## Task
Copy every entry exactly, but skip the pictures.

(Page-level text extractions)
————————
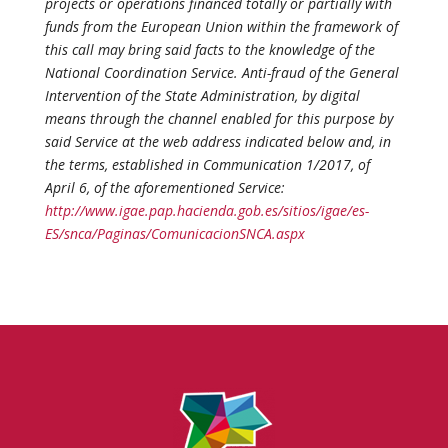
projects or operations financed totally or partially with
funds from the European Union within the framework of
this call may bring said facts to the knowledge of the
National Coordination Service. Anti-fraud of the General
Intervention of the State Administration, by digital
means through the channel enabled for this purpose by
said Service at the web address indicated below and, in
the terms, established in Communication 1/2017, of
April 6, of the aforementioned Service:
http://www.igae.pap.hacienda.gob.es/sitios/igae/es-
ES/snca/Paginas/ComunicacionSNCA.aspx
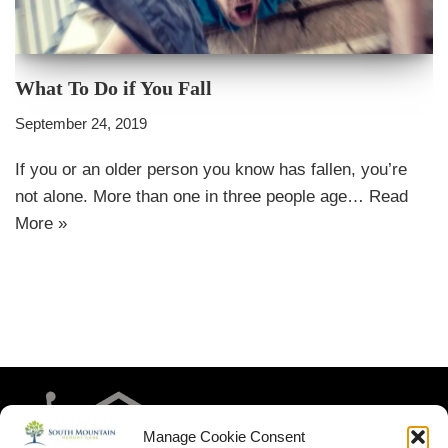
What To Do if You Fall
September 24, 2019
If you or an older person you know has fallen, you’re
not alone. More than one in three people age…
Read
More »
Manage Cookie Consent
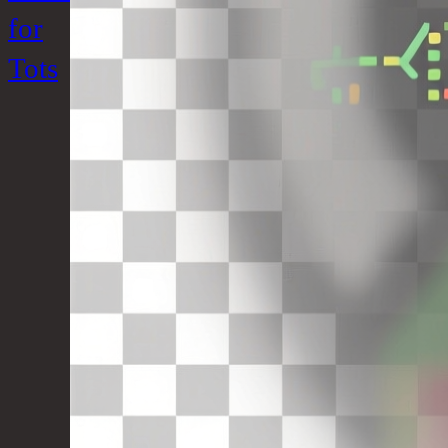
for
Tots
————————
## Exercise solution
projects or operations financed totally or partially with
funds from the European Union within the framework of
this call may bring said facts to the knowledge of the
National Coordination Service. Anti-fraud of the General
Intervention of the State Administration, by digital
means through the channel enabled for this purpose by
said Service at the web address indicated below and, in
the terms, established in Communication 1/2017, of
April 6, of the aforementioned Service:
http://www.igae.pap.hacienda.gob.es/sitios/igae/es-
ES/snca/Paginas/ComunicacionSNCA.aspx
What To Do if You Fall
September 24, 2019
If you or an older person you know has fallen, you’re
not alone. More than one in three people age…
Read
More »
Manage Cookie Consent
for
Tots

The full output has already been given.